A new biography’s unflattering portrayal of Democratic presidential candidate Hillary Rodham Clinton as someone who “camouflages” her real self for political gain is starting to attract attention — and not for the salacious stories most books recount about the Clintons.
“A Woman in Charge,” by Pulitzer Prize-winning journalist Carl Bernstein, gives scant attention to the tense days the former First Lady spent in the White House when Bill Clinton was sneaking around with his intern, Monica Lewinsky. Instead, the former Washington Post reporter, who helped blow the lid off Watergate, attempts to portray Hillary Clinton as someone who is willing to rewrite her own history to advance the political career she put on hold when she moved to Arkansas with her college sweetheart who would later become president.
“This is a woman who led a camouflaged life and continues to,” Bernstein told TODAY host Matt Lauer on Friday in an exclusive interview. “This book takes away that camouflage.” The book, which he called the first “real biography” of Hillary Clinton, will be available on June 5.
To tell the story of Hillary Rodham Clinton’s journey from a humble childhood marked by abuse at home to the White House, and later the U.S. Senate, Bernstein talked to about 200 close friends and advisers to the Clintons. Bernstein said he learned a lot about Hillary Clinton, including steps she took to try to silence the various women linked to her husband throughout his political career.
Bernstein mentions the women and the relationships in the book, but avoids the steamy, sensational details about Bill Clinton’s dalliances other books cover. If a reader wants those details, he told Lauer, they should “go to another book.”
“There’s not a sex act mentioned in this book,” he added. “What is important is Hillary savaging the women he was with, forgiving Bill repeatedly throughout their married life, but not forgiving the women he was with.”
Hillary’s 'protective shell’
Bernstein’s book also explores Clinton’s strained relationship with her disciplinarian father, the development of her religious convictions, and her political ideals that took shape during her studies at Wellesley and Yale Law School. The author goes on to disclose, among other things, that Bill Clinton fell in love with another woman while becoming a rising political star in Arkansas, and quotes insiders who say Hillary Clinton wouldn’t give him a divorce.
Philippe Reines, Hillary Clinton’s spokesman, dismissed the relevance of Bernstein’s work, saying the book is intended to make the Clintons look bad for profit, yet again. Lauer said Reines told TODAY: “Is it possible to be quoted yawning? This is an author’s agenda to take an old story and rehash for cash.”

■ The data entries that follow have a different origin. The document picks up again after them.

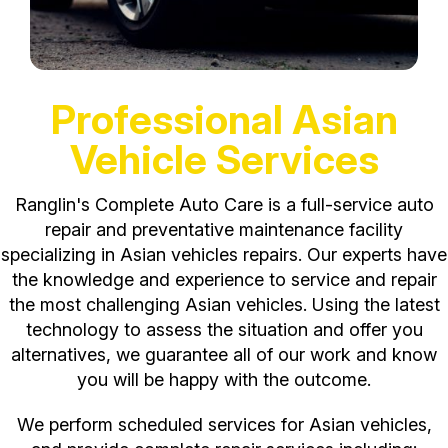
Professional Asian
Vehicle Services
Ranglin's Complete Auto Care is a full-service auto
repair and preventative maintenance facility
specializing in Asian vehicles repairs. Our experts have
the knowledge and experience to service and repair
the most challenging Asian vehicles. Using the latest
technology to assess the situation and offer you
alternatives, we guarantee all of our work and know
you will be happy with the outcome.
We perform scheduled services for Asian vehicles,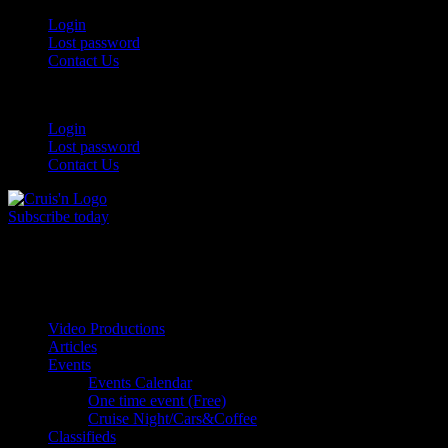
Login
Lost password
Contact Us
Login
Lost password
Contact Us
Subscribe today
All Things for the
Auto Enthusiast
Video Productions
Articles
Events
Events Calendar
One time event (Free)
Cruise Night/Cars&Coffee
Classifieds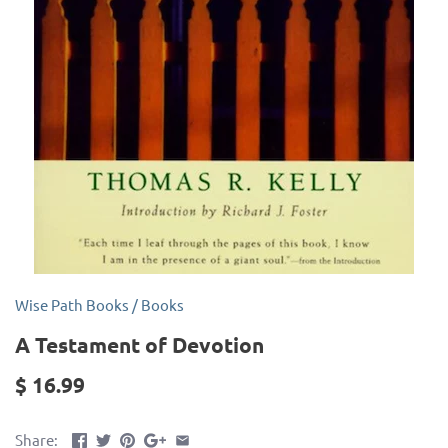
Wise Path Books
/
Books
A Testament of Devotion
$ 16.99
Share: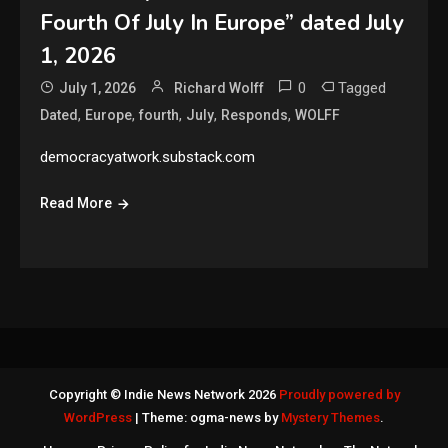
Fourth Of July In Europe” dated July
1, 2026
0
Tagged
July 1, 2026
Richard Wolff
,
,
,
,
,
Dated
Europe
fourth
July
Responds
WOLFF
democracyatwork.substack.com
Read More
Copyright © Indie News Network 2026
Proudly powered by
WordPress
|
Theme: ogma-news by
Mystery Themes
.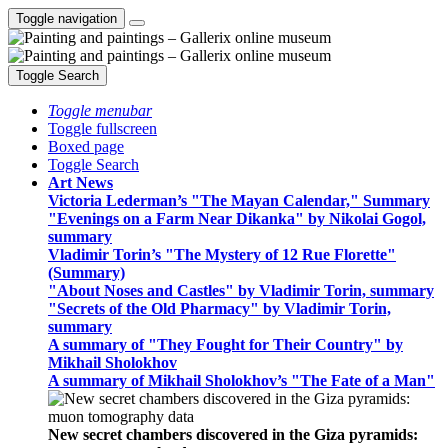
Toggle navigation
Toggle Search
Toggle menubar
Toggle fullscreen
Boxed page
Toggle Search
Art News
Victoria Lederman’s "The Mayan Calendar," Summary
"Evenings on a Farm Near Dikanka" by Nikolai Gogol,
summary
Vladimir Torin’s "The Mystery of 12 Rue Florette"
(Summary)
"About Noses and Castles" by Vladimir Torin, summary
"Secrets of the Old Pharmacy" by Vladimir Torin,
summary
A summary of "They Fought for Their Country" by
Mikhail Sholokhov
A summary of Mikhail Sholokhov’s "The Fate of a Man"
New secret chambers discovered in the Giza pyramids: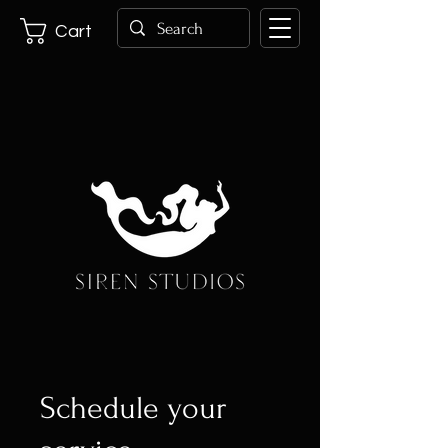
Cart
Schedule your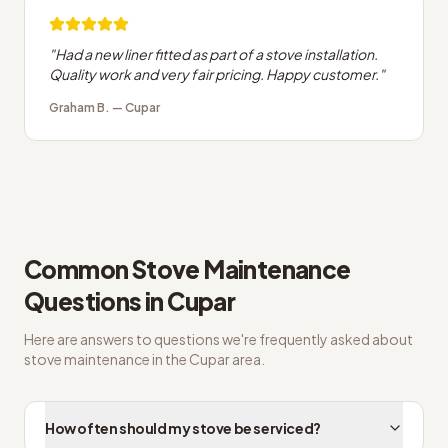
"
Had a new liner fitted as part of a stove installation.
Quality work and very fair pricing. Happy customer.
"
Graham B.
—
Cupar
Common
Stove Maintenance
Questions in
Cupar
Here are answers to questions we're frequently asked about
stove maintenance
in the
Cupar
area.
How often should my stove be serviced?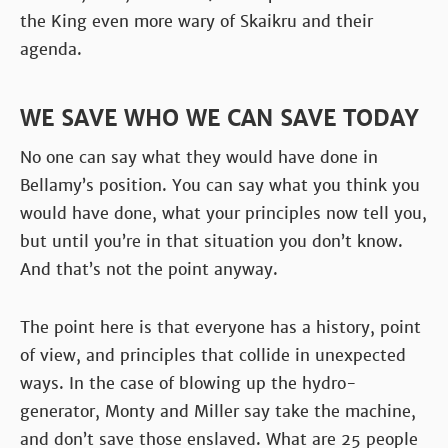
the King even more wary of Skaikru and their
agenda.
WE SAVE WHO WE CAN SAVE TODAY
No one can say what they would have done in
Bellamy’s position. You can say what you think you
would have done, what your principles now tell you,
but until you’re in that situation you don’t know.
And that’s not the point anyway.
The point here is that everyone has a history, point
of view, and principles that collide in unexpected
ways. In the case of blowing up the hydro-
generator, Monty and Miller say take the machine,
and don’t save those enslaved. What are 25 people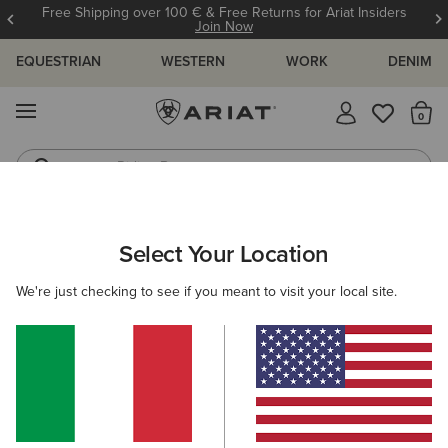
Free Shipping over 100 € & Free Returns for Ariat Insiders
Join Now
EQUESTRIAN
WESTERN
WORK
DENIM
MENU
Th
Riding Boots
Jeans
ARIAT
NEW & FEATURED
COLLECTIONS
ASCENT COLLECT
Select Your Location
C
Here are some popular searches to try:
We're just checking to see if you meant to visit your local site.
Boots
Shoes
Jeans
Shirt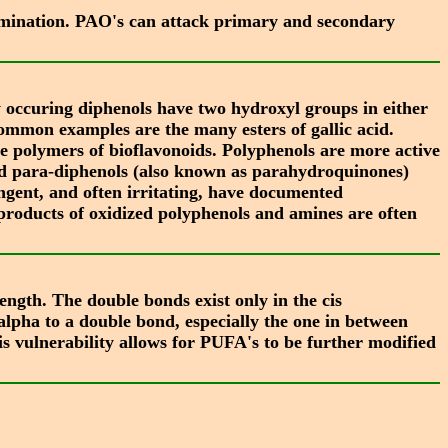
eamination. PAO's can attack primary and secondary
 occuring diphenols have two hydroxyl groups in either
 Common examples are the many esters of gallic acid.
e polymers of bioflavonoids. Polyphenols are more active
nd para-diphenols (also known as parahydroquinones)
ingent, and often irritating, have documented
 products of oxidized polyphenols and amines are often
ngth. The double bonds exist only in the cis
lpha to a double bond, especially the one in between
s vulnerability allows for PUFA's to be further modified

Bernstein countered that the book is really meant to let people see what drives Hillary Clinton, who could become the nation’s next president. As for being “rehash,” Bernstein said “A Woman in Charge” offers readers numerous revelations, including the fact that Hillary Rodham shocked her friends when she failed the Washington, D.C., bar exam. That subsequently played into her decision, he said, to move to Arkansas with Bill Clinton. “They know better than that. There are 25 front-page stories in this book,” Bernstein said. “I think we wanted to find out who this person is. That’s what this book is intended to do. A whole picture, finally.”
A major theme throughout the book is Bernstein’s belief that in order to be elected president, Hillary Clinton needs to emerge from the “protective shell” she has created for herself and overcome his and her critics’ perception that she’s not genuine. “I think she has developed an inauthenticity, which is perhaps her greatest political problem,” he said. “If she can overcome that, she might be able to lead more effectively.”
The book concludes with Clinton’s announcement that she is running for the Democratic Party nomination. Bernstein does not go into her time in the Senate in any great detail. Although he criticizes Clinton’s rhetoric about her voting record on the war in Iraq, Bernstein generally gives her high marks as senator.